In the case of Choctaw Lumber Co. v. Gilmore, supra, it appears from the statement of facts that on October 9, 1901, the plaintiff, the Choctaw Lumber Company, filed and published a certificate stating the names and places of residence of the members of the partnership, and on the same day began its action in the district court against certain parties defendant. A motion was made to dissolve the temporary injunction granted because the plaintiff had not filed and published the certificate required by the statutes above noted. After bringing the suit, the plaintiff sold and assigned its interest therein to one McKee, who filed his application in the case to be substituted plaintiff, setting forth that he had purchased the rights of plaintiff. The same question was raised in that case as in this, and Justice McAtee, who prepared the opinion for the court, said:

"There is no room for interpretation or construction, and it is not within the province of the court to undertake by some adroit interpretation, to disregard or to destroy the force of provisions *238 the statute expressly, specifically, definitely, and emphatically stated and undoubtedly intended for the protection of the citizenship of the territory which transacts business with any partnership doing business under a fictitious name. The certificate provided for by the statute was filed in attempted conformity thereto on the 9th of October, the same day upon which the action was begun.

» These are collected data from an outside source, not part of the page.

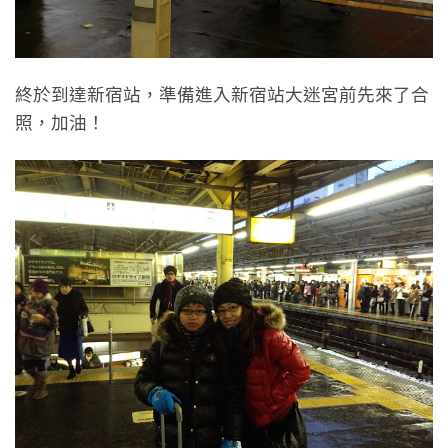
終於到達新宿站，準備進入新宿站大迷宮前先來了合
照，加油！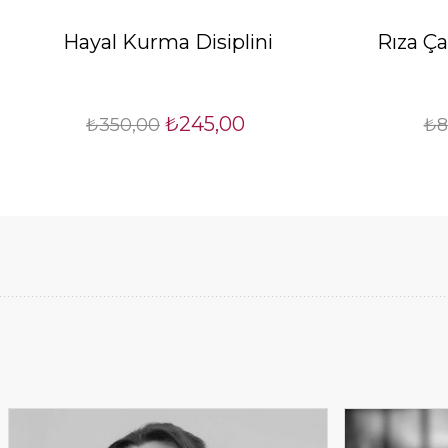
Hayal Kurma Disiplini
Rıza Ça
₺245,00
₺350,00
₺8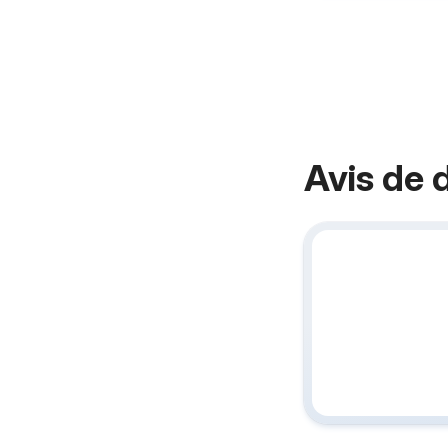
Avis de 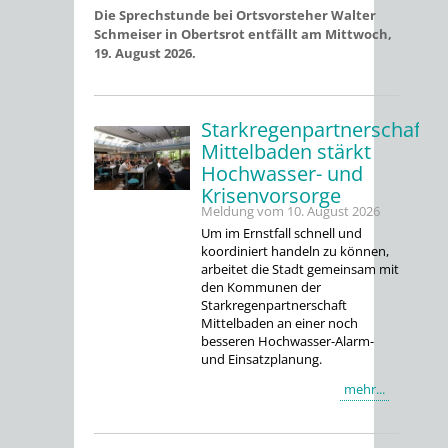
Die Sprechstunde bei Ortsvorsteher Walter
Schmeiser in Obertsrot entfällt am Mittwoch,
19. August 2026.
Starkregenpartnerschaft
Mittelbaden stärkt
Hochwasser- und
Krisenvorsorge
Meldung vom
10. August 2026
Um im Ernstfall schnell und
koordiniert handeln zu können,
arbeitet die Stadt gemeinsam mit
den Kommunen der
Starkregenpartnerschaft
Mittelbaden an einer noch
besseren Hochwasser-Alarm-
und Einsatzplanung.
mehr...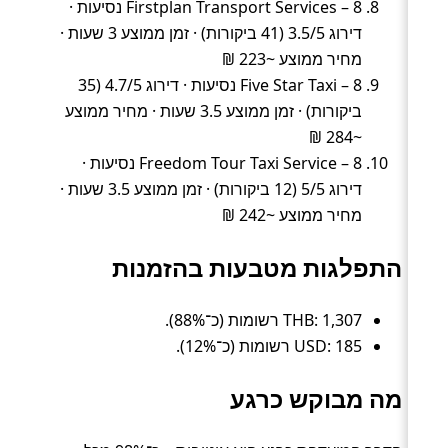
Firstplan Transport Services – 8 נסיעות ·
דירוג 3.5/5 (41 ביקורות) · זמן ממוצע 3 שעות ·
מחיר ממוצע ~223 ₪
Five Star Taxi – 8 נסיעות · דירוג 4.7/5 (35
ביקורות) · זמן ממוצע 3.5 שעות · מחיר ממוצע
~284 ₪
Freedom Tour Taxi Service – 8 נסיעות ·
דירוג 5/5 (12 ביקורות) · זמן ממוצע 3.5 שעות ·
מחיר ממוצע ~242 ₪
התפלגות מטבעות בהזמנות
THB: 1,307 רשומות (כ־88%).
USD: 185 רשומות (כ־12%).
מה מבוקש כרגע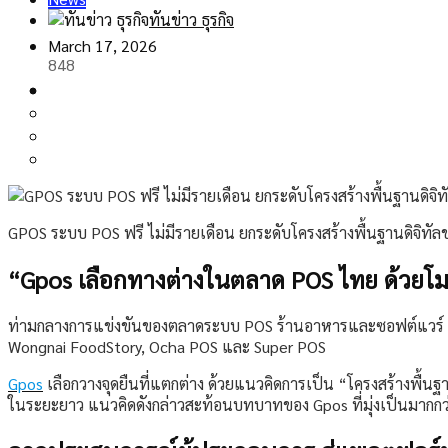
ทันข่าว ธุรกิจ
March 17, 2026
848
GPOS ระบบ POS ฟรี ไม่มีรายเดือน ยกระดับโครงสร้างพื้นฐานดิจิทั
“
Gpos เลือกทางต่างในตลาด POS ไทย ด้วยโมเ
ท่ามกลางการแข่งขันของตลาดระบบ POS ร้านอาหารและซอฟต์แวร์ POS
Wongnai FoodStory, Ocha POS และ Super POS
Gpos
เลือกวางจุดยืนที่แตกต่าง ด้วยแนวคิดการเป็น “โครงสร้างพื้น
ในระยะยาว แนวคิดดังกล่าวสะท้อนบทบาทของ Gpos ที่มุ่งเป็นมากกว่าร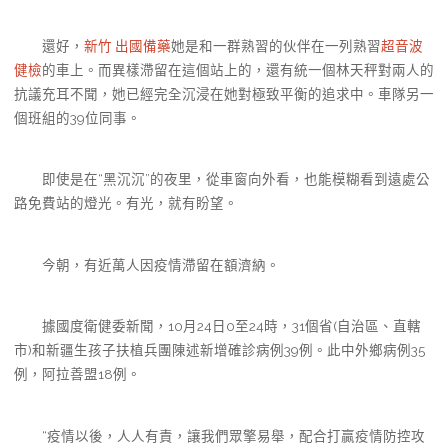
還好，
新竹 出國備藥
她是和一群熟習的伙伴在一列熟習
超音波
健檢
的車上。而異樣滯留在這個站上的，還有統一個林天秤對兩人的
抗議充耳不聞，她已經完全沉浸在她對極致平衡的追求中。車隊另一
個班組的39位同事。
即使是在“黑沉沉”的夜里，從車窗向外看，也能模糊看到遠處公
路免費站的燈光。有光，就有盼望。
今朝，有近萬人因疫情滯留在額濟納。
據國度衛健委新聞，10月24日0至24時，31個省(自治區、直轄
市)和新疆生孩子扶植兵團陳述新增確診病例39例。此中外鄉病例35
例，阿拉善盟18例。
“疫情以後，人人有責，讓我們眾擎易舉，配合打贏疫情防控攻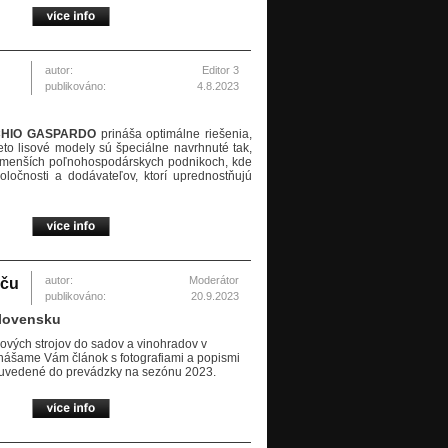
autor:
Editor 3
publikováno:
4.8.2023
HIO GASPARDO
prináša optimálne riešenia,
ieto lisové modely sú špeciálne navrhnuté tak,
 v menších poľnohospodárskych podnikoch, kde
ločnosti a dodávateľov, ktorí uprednostňujú
autor:
Moderátor
iču
publikováno:
20.9.2023
Slovensku
ových strojov do sadov a vinohradov v
nášame Vám článok s fotografiami a popismi
 a uvedené do prevádzky na sezónu 2023.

The plaintiffs were not qualified or entitled to begin the action until they had made the publication herein required, which is that 'the certificate shall be published once a week for four consecutive weeks in a newspaper published in the county, if there be one.' * * * They had no right to begin the action at the time they did, and the substitution of McKee availed them nothing since he could have acquired no greater right than the persons and firms constituting 'The Choctaw Lumber Company.' They had no right to maintain the action on the 9th of October, and they could not thereafter initiate the right to sustain that action by subsequent sale and assignment to one of their number."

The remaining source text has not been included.